In other words, the current tangible devices just allow us to manipulate the hardware in an analog way instead of actually use them by hands. Follmer thinks it should not be like this:” As human, we evolved to have the ability of interacting with environment entities, however, in 21st century, we are losing the sense of touch that is supposed to be leading us, helping us to feel the environment since we were born.

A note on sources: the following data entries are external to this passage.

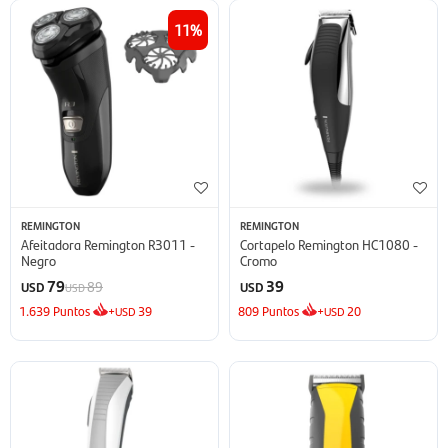
11
REMINGTON
REMINGTON
Afeitadora Remington R3011 -
Cortapelo Remington HC1080 -
Negro
Cromo
79
39
89
USD
USD
USD
1.639
Puntos
+
39
809
Puntos
+
20
USD
USD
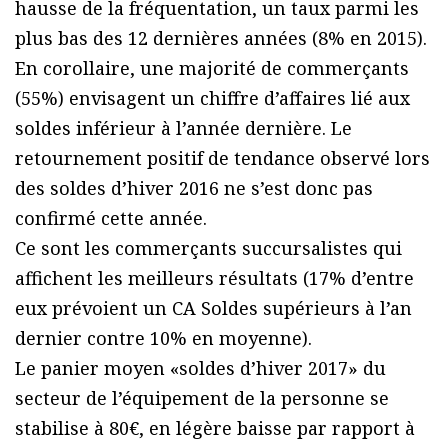
hausse de la fréquentation, un taux parmi les
plus bas des 12 dernières années (8% en 2015).
En corollaire, une majorité de commerçants
(55%) envisagent un chiffre d’affaires lié aux
soldes inférieur à l’année dernière. Le
retournement positif de tendance observé lors
des soldes d’hiver 2016 ne s’est donc pas
confirmé cette année.
Ce sont les commerçants succursalistes qui
affichent les meilleurs résultats (17% d’entre
eux prévoient un CA Soldes supérieurs à l’an
dernier contre 10% en moyenne).
Le panier moyen «soldes d’hiver 2017» du
secteur de l’équipement de la personne se
stabilise à 80€, en légère baisse par rapport à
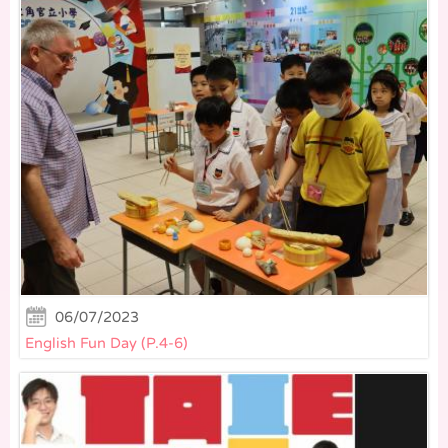
06/07/2023
English Fun Day (P.4-6)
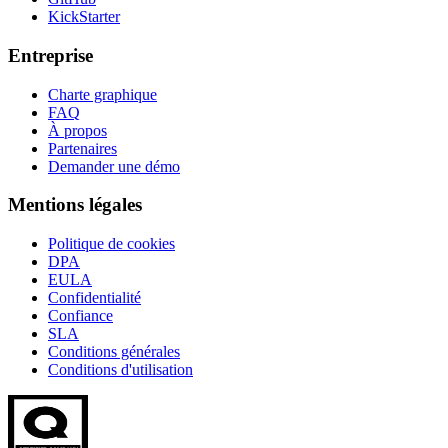
KickStarter
Entreprise
Charte graphique
FAQ
À propos
Partenaires
Demander une démo
Mentions légales
Politique de cookies
DPA
EULA
Confidentialité
Confiance
SLA
Conditions générales
Conditions d'utilisation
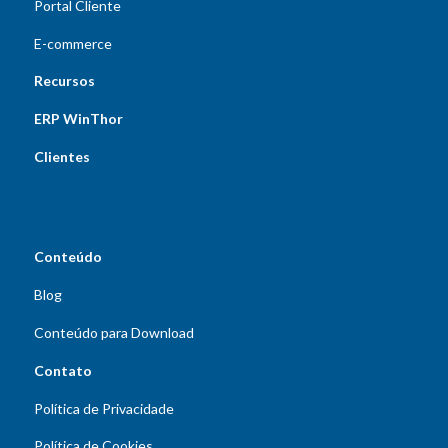
Portal Cliente
E-commerce
Recursos
ERP WinThor
Clientes
Conteúdo
Blog
Conteúdo para Download
Contato
Política de Privacidade
Política de Cookies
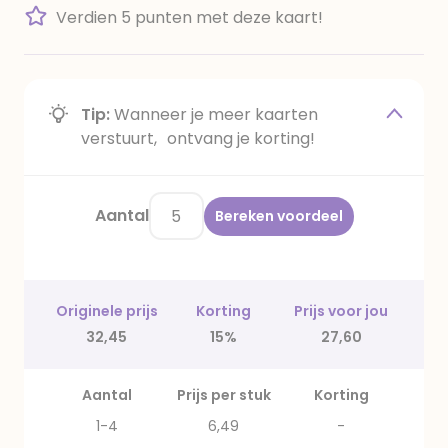
Verdien 5 punten met deze kaart!
Tip:
Wanneer je meer kaarten
verstuurt, ontvang je korting!
Aantal
Bereken voordeel
Originele prijs
Korting
Prijs voor jou
32,45
15%
27,60
Aantal
Prijs per stuk
Korting
1-4
6,49
-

Now since everything is shifted to digital interface, all those subtle feelings are gone.”


Fantastic user interface like those in science-fiction movies.

One of the solution is to write a program based on “substance”. inFORM is a substantial operation interface that can become any substance via the control of programs. In this touching era, we start to use simplified digital interface and reject skeuomorphism interface. For example, a digital notebook with buckles that will be wrapped up when you change pages, is considered to be an antique. Tangible Media Group also believes such skeuomorphism design will not be popular in the future, because the future trend is supermorphic, and developers need to design substances that can rapidly change form and functionalize in various ways.

Although inFORM now only provide tangible interface developing sandbox, one can’t overlook inFORM and regard it as just an interesting idea. “We are imaging all kinds of future possibilities, and inFORM is one in developing and testing.” Although there is still a long way to go before the final product come out and comsumers might expect different forms and applications, Leighinger and Follmer believe that an era of 3D tangible interface is soon coming.

 “Ten years ago, media labs were working on gesture control, and now it is already a popular product such as Microsoft Kinect and Nintendo Wiimote. Thus, no matter what the future user interface looks like, it will no longer be a pixel world, but a world of 3D tangible interface with time and shape shifting. Follmer notes:” The future referred here, is about five to ten years later, so I think it’s time for designers to ponder how the changes will influence the world.”